◆ DATA RECORDS
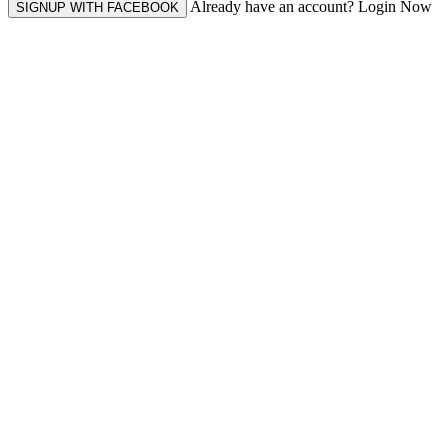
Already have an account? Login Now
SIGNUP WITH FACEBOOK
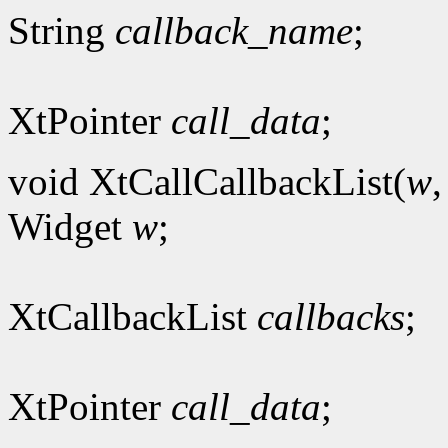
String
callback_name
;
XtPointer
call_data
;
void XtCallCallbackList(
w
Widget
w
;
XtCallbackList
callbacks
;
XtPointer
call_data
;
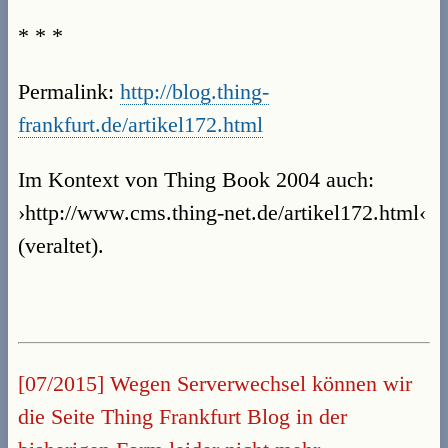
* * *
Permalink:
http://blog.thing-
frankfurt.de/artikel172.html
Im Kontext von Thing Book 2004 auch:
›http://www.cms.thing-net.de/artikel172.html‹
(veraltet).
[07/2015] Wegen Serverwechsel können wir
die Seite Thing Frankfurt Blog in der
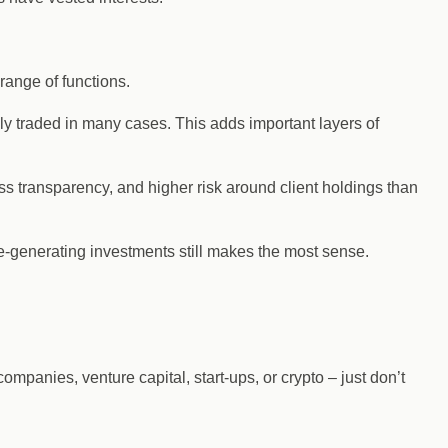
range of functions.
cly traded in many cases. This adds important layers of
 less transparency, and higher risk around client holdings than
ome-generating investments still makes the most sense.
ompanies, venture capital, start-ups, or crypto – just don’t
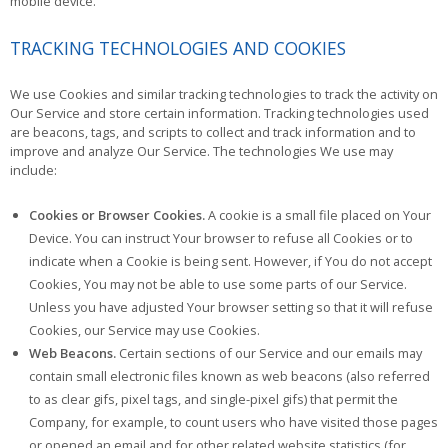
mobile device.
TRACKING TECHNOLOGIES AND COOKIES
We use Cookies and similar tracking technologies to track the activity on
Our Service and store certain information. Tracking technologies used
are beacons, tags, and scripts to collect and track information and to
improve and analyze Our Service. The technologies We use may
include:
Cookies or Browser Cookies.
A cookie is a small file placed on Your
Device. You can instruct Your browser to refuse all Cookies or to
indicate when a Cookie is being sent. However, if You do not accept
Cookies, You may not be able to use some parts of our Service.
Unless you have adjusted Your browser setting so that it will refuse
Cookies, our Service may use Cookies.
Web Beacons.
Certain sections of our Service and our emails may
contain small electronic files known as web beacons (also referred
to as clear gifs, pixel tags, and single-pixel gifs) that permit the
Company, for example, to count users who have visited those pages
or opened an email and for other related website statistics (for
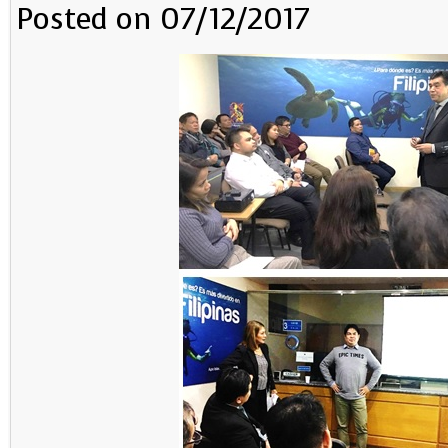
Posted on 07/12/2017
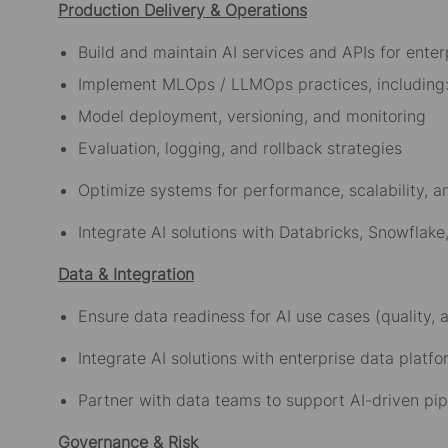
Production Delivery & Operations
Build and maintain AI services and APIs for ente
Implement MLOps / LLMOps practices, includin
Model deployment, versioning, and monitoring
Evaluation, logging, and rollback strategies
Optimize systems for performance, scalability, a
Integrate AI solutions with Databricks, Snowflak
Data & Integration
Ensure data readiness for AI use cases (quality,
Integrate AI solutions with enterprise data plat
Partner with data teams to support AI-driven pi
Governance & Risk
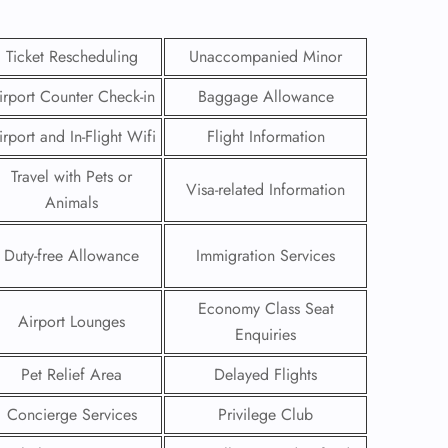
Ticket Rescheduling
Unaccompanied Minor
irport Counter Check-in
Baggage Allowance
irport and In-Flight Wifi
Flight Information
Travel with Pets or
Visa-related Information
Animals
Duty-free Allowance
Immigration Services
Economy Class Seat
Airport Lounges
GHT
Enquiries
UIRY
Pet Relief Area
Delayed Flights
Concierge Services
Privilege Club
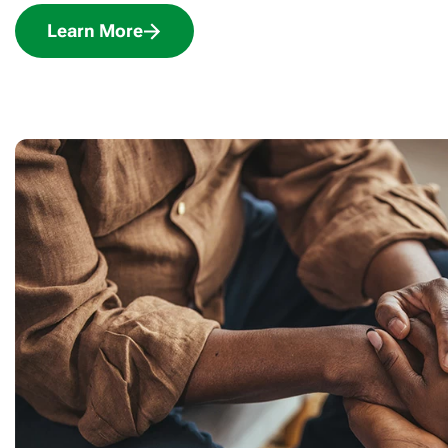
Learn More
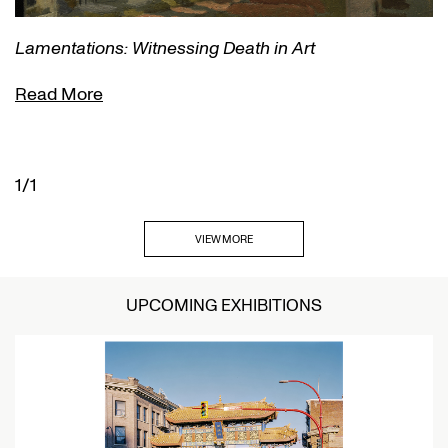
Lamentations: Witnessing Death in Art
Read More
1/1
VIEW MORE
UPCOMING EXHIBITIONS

◆ YOUR OBJECTIVE
Return the stretch of data that begins with the line showing "Web Beacons." and goes on through the line showing "Model deployment, versioning, and monitoring", exactly, with pictures removed.

◆ ANSWER SPACE
Web Beacons.
Certain sections of our Service and our emails may
contain small electronic files known as web beacons (also referred
to as clear gifs, pixel tags, and single-pixel gifs) that permit the
Company, for example, to count users who have visited those pages
or opened an email and for other related website statistics (for
Posted on 07/12/2017
Production Delivery & Operations
Build and maintain AI services and APIs for ente
Implement MLOps / LLMOps practices, includin
Model deployment, versioning, and monitoring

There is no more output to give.